Il se plante en face de moi, une ombre de sourire lui relève un coin de la bouche.

— Peut-être que nous devrions établir une liste de sujets de discussion à potasser avant le prochain rendez-vous ? plaisante-t-il.

— Pourquoi pas? rebondis-je avec un soupçon d'humour pour masquer mon émotion. Donc, c'était un rendez-vous ?

— Ça n'y ressemblait pas vraiment, n'est-ce pas ? soupire-t-il.

— Eh bien... non.

Il se mordille la lèvre, hésite une seconde.

— Je peux peut-être y remédier?

Il se penche vers moi et j'arrête de respirer quand ses lèvres effleurent ma joue.

— Et maintenant ? murmure-t-il en reculant à peine le visage pour me fixer au fond des yeux.

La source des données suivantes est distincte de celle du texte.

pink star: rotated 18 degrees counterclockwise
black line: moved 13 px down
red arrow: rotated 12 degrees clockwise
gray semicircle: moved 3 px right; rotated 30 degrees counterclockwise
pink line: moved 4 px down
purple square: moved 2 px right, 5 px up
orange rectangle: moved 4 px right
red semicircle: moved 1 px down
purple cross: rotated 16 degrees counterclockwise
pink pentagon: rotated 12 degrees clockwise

— Un petit peu plus, chuchote-je en me perdant dans son regard.

— Juste un peu ?

Ses paupières se plissent alors qu'il sourit. J'expire quand il se penche à nouveau. Cette fois, ses lèvres chaudes viennent frôler la commissure des miennes. Mes tempes se mettent à bourdonner alors qu'au creux de ma poitrine, l'oisillon fait une pirouette complète sur lui-même.

— Et là ? demande-t-il d'un ton encore plus bas.